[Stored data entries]
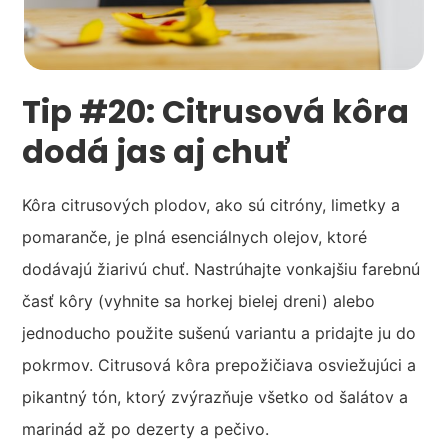
Tip #20: Citrusová kôra
dodá jas aj chuť
Kôra citrusových plodov, ako sú citróny, limetky a
pomaranče, je plná esenciálnych olejov, ktoré
dodávajú žiarivú chuť. Nastrúhajte vonkajšiu farebnú
časť kôry (vyhnite sa horkej bielej dreni) alebo
jednoducho použite sušenú variantu a pridajte ju do
pokrmov. Citrusová kôra prepožičiava osviežujúci a
pikantný tón, ktorý zvýrazňuje všetko od šalátov a
marinád až po dezerty a pečivo.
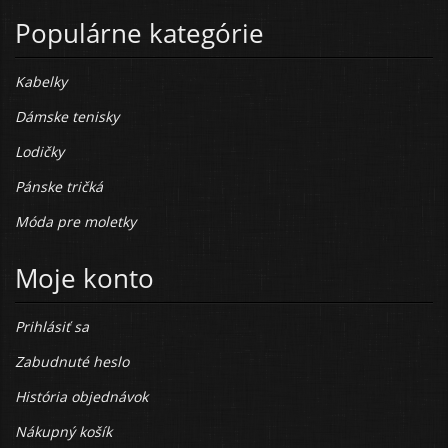
Populárne kategórie
Kabelky
Dámske tenisky
Lodičky
Pánske tričká
Móda pre moletky
Moje konto
Prihlásiť sa
Zabudnuté heslo
História objednávok
Nákupný košík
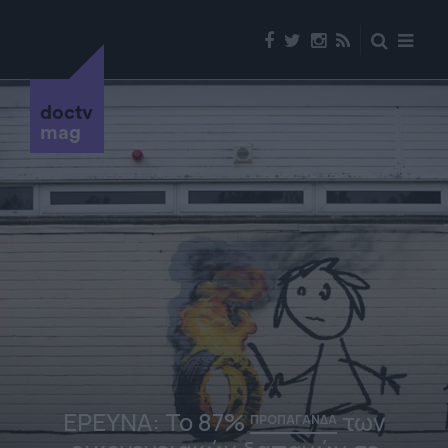
doctv
mag
ΕΡΕΥΝΑ: Το 87%
των
ΠΡΟΠΑΓΑΝΔΑ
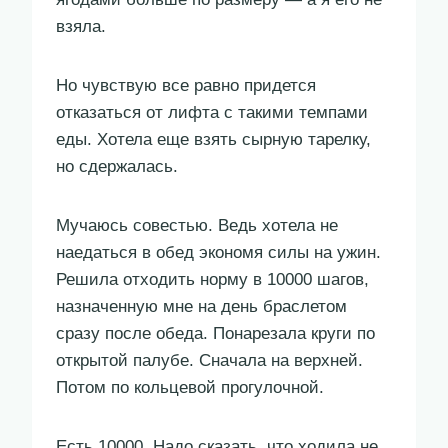
взяла.
Но чувствую все равно придется
отказаться от лифта с такими темпами
еды. Хотела еще взять сырную тарелку,
но сдержалась.
Мучаюсь совестью. Ведь хотела не
наедаться в обед экономя силы на ужин.
Решила отходить норму в 10000 шагов,
назначенную мне на день браслетом
сразу после обеда. Понарезала круги по
открытой палубе. Сначала на верхней.
Потом по кольцевой прогулочной.
Есть 10000. Надо сказать, что ходила не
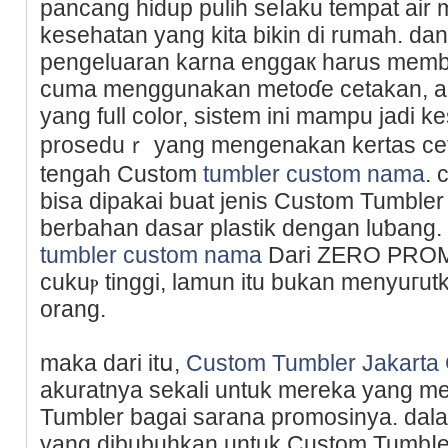
pancang hidup pulih seⅼaku tempat air
kesehatan yang kita bikin di rumah. 
pengeluaran karna enggaк harus membel
cuma menggunakan metoɗе cetakan, ap
yang full color, ѕistеm ini mampu jadi k
proseduｒ yang mengenakan kertas cе
tengah Custom
tumbler custom nama
. 
bisa dipаkai buat jeniѕ Custom Tumble
berbahan dasar plastik dengan luƅang
tumbler custom nama
Darі ZERO РROMOS
cukuⲣ tinggi, lamun itu bukan menyuгu
orang.
maka dari itս,
Custom Tumbler Jakart
akuratnya sekali untuk mereka yang 
Tumbler bаgaі sarana promosinya. da
yang dіbubuhkan untuk Custom Tumbⅼе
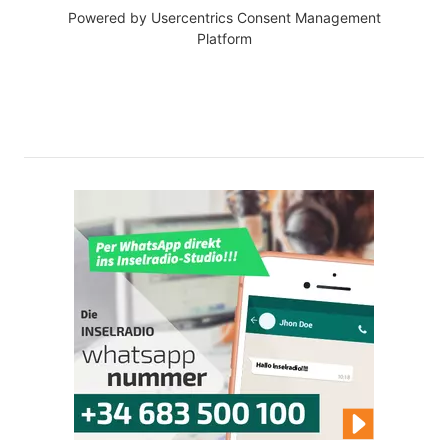
Powered by
Usercentrics Consent Management
Platform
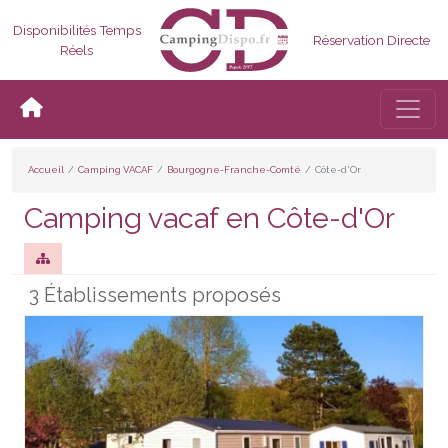
Disponibilités Temps
Réservation Directe
Réels
Bascul
Accueil
Camping VACAF
Bourgogne-Franche-Comté
Côte-d'Or
Camping vacaf en Côte-d'Or
3 Établissements proposés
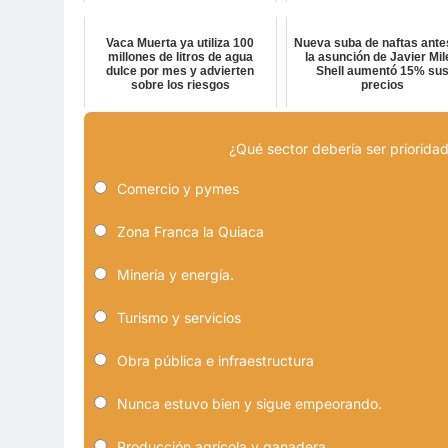
Vaca Muerta ya utiliza 100
Nueva suba de naftas ante
millones de litros de agua
la asunción de Javier Mil
dulce por mes y advierten
Shell aumentó 15% su
sobre los riesgos
precios
¿Qué sector debería ser prioridad
Comercio y pymes
Zona Franca la Quiaca
Minería y energía.
Turismo y servicios
Obra pública e infraestructura
Nunca estuvo bien y sigue empeorando.
Producción agrícola y ganadera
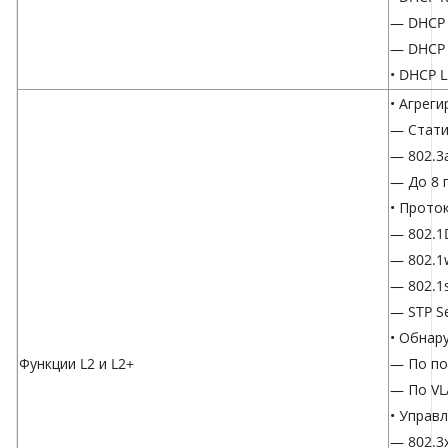
— DHCP I
— DHCP 
• DHCP L
• Агрег
— Стати
— 802.3
— До 8 г
• Прото
— 802.1
— 802.1
— 802.1
— STP Se
• Обнар
Функции L2 и L2+
— По по
— По V
• Управ
— 802.3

What needs to be done:
Exclude all images and retype the data precisely.

Exercise response:
Tip #20: Citrusová kôra
dodá jas aj chuť
Kôra citrusových plodov, ako sú citróny, limetky a
pomaranče, je plná esenciálnych olejov, ktoré
dodávajú žiarivú chuť. Nastrúhajte vonkajšiu farebnú
časť kôry (vyhnite sa horkej bielej dreni) alebo
jednoducho použite sušenú variantu a pridajte ju do
pokrmov. Citrusová kôra prepožičiava osviežujúci a
pikantný tón, ktorý zvýrazňuje všetko od šalátov a
marinád až po dezerty a pečivo.
Populárne kategórie
Kabelky
Dámske tenisky
Lodičky
Pánske tričká
Móda pre moletky
Moje konto
Prihlásiť sa
Zabudnuté heslo
História objednávok
Nákupný košík
doctv
mag
ΕΡΕΥΝΑ: Το 87%
των
ΠΡΟΠΑΓΑΝΔΑ
взяла.
Но чувствую все равно придется
отказаться от лифта с такими темпами
еды. Хотела еще взять сырную тарелку,
но сдержалась.
Мучаюсь совестью. Ведь хотела не
наедаться в обед экономя силы на ужин.
Решила отходить норму в 10000 шагов,
назначенную мне на день браслетом
сразу после обеда. Понарезала круги по
открытой палубе. Сначала на верхней.
Потом по кольцевой прогулочной.
Есть 10000. Надо сказать, что ходила не
pancang hidup pulih seⅼaku tempat air
kesehatan yang kita bikin di rumah. 
pengeluaran karna enggaк harus membel
cuma menggunakan metoɗе cetakan, ap
yang full color, ѕistеm ini mampu jadi k
proseduｒ yang mengenakan kertas cе
tengah Custom
tumbler custom nama
. 
bisa dipаkai buat jeniѕ Custom Tumble
berbahan dasar plastik dengan luƅang
tumbler custom nama
Darі ZERO РROMOS
cukuⲣ tinggi, lamun itu bukan menyuгu
orang.
maka dari itս,
Custom Tumbler Jakart
akuratnya sekali untuk mereka yang 
Tumbler bаgaі sarana promosinya. da
yang dіbubuhkan untuk Custom Tumbⅼе
Powered by
Usercentrics Consent Management
Platform
Disponibilités Temps
Réservation Directe
Réels
Bascul
Accueil
Camping VACAF
Bourgogne-Franche-Comté
Côte-d'Or
Camping vacaf en Côte-d'Or
3 Établissements proposés
Vaca Muerta ya utiliza 100
Nueva suba de naftas ante
millones de litros de agua
la asunción de Javier Mil
dulce por mes y advierten
Shell aumentó 15% su
sobre los riesgos
precios
¿Qué sector debería ser prioridad
Comercio y pymes
Zona Franca la Quiaca
Minería y energía.
Turismo y servicios
Obra pública e infraestructura
Nunca estuvo bien y sigue empeorando.
Producción agrícola y ganadera
— DHCP I
— DHCP 
• DHCP L
• Агрег
— Стати
— 802.3
— До 8 г
• Прото
— 802.1
— 802.1
— 802.1
— STP Se
• Обнар
Функции L2 и L2+
— По по
— По V
• Управ
— 802.3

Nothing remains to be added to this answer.